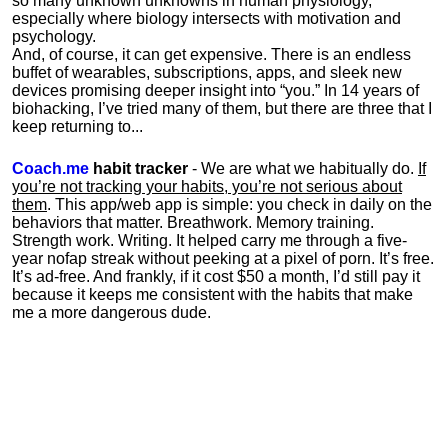
so many unknown unknowns in human physiology,
especially where biology intersects with motivation and
psychology.
And, of course, it can get expensive. There is an endless
buffet of wearables, subscriptions, apps, and sleek new
devices promising deeper insight into “you.” In 14 years of
biohacking, I’ve tried many of them, but there are three that I
keep returning to...
Coach.me
habit tracker
- We are what we habitually do.
If
you’re not tracking your habits, you’re not serious about
them
. This app/web app is simple: you check in daily on the
behaviors that matter. Breathwork. Memory training.
Strength work. Writing. It helped carry me through a five-
year nofap streak without peeking at a pixel of porn. It’s free.
It’s ad-free. And frankly, if it cost $50 a month, I’d still pay it
because it keeps me consistent with the habits that make
me a more dangerous dude.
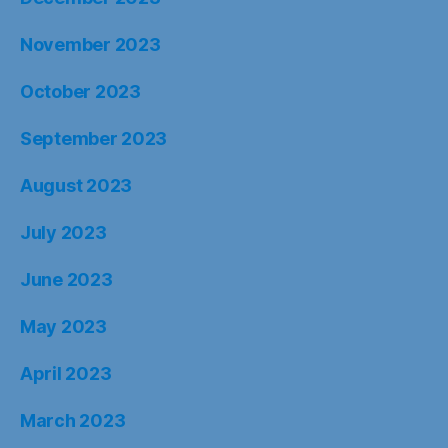
November 2023
October 2023
September 2023
August 2023
July 2023
June 2023
May 2023
April 2023
March 2023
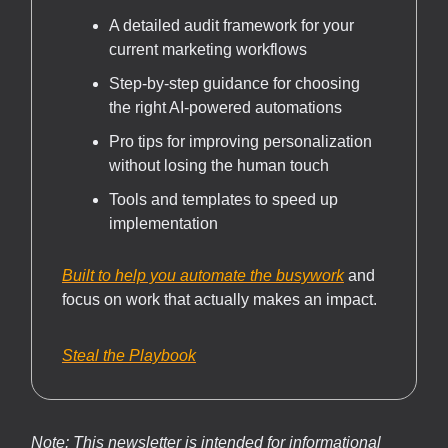
A detailed audit framework for your
current marketing workflows
Step-by-step guidance for choosing
the right AI-powered automations
Pro tips for improving personalization
without losing the human touch
Tools and templates to speed up
implementation
Built to help you automate the busywork
and
focus on work that actually makes an impact.
Steal the Playbook
Note: This newsletter is intended for informational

────────────────────

◆ WORK INSTRUCTION ◆
Look at the records above. Copy every line where the string "free" occurs.

◆ WORKED SOLUTION ◆
year nofap streak without peeking at a pixel of porn. It’s free.
It’s ad-free. And frankly, if it cost $50 a month, I’d still pay it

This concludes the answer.